::: DATASET EXCERPTS

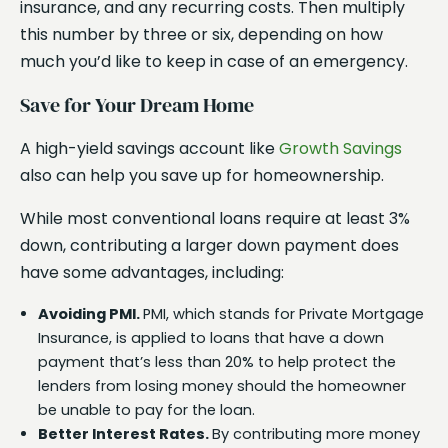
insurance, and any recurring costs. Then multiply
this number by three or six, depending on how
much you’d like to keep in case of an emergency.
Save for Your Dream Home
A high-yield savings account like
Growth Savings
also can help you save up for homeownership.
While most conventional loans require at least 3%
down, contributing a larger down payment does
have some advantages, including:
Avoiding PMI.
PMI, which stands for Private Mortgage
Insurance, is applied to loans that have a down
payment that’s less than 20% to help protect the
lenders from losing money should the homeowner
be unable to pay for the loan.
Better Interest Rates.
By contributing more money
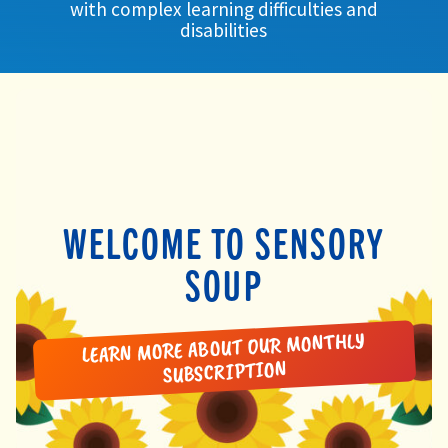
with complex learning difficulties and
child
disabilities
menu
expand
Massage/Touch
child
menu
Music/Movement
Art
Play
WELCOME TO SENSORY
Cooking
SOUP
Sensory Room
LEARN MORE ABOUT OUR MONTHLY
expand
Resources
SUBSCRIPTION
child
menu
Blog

::::::
::: DATASET EXCERPTS

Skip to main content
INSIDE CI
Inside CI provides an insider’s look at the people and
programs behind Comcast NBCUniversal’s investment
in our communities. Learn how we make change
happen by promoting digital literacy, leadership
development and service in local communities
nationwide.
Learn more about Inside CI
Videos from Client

::::::

**WHAT THIS TASK INVOLVES**
Look above for the line holding "Save for Your Dream Home" and the line holding "lenders from losing", then output exactly those two lines and every line between them, nothing more.

**ANSWER FOR THE TASK**
Save for Your Dream Home
A high-yield savings account like
Growth Savings
also can help you save up for homeownership.
While most conventional loans require at least 3%
down, contributing a larger down payment does
have some advantages, including:
Avoiding PMI.
PMI, which stands for Private Mortgage
Insurance, is applied to loans that have a down
payment that’s less than 20% to help protect the
lenders from losing money should the homeowner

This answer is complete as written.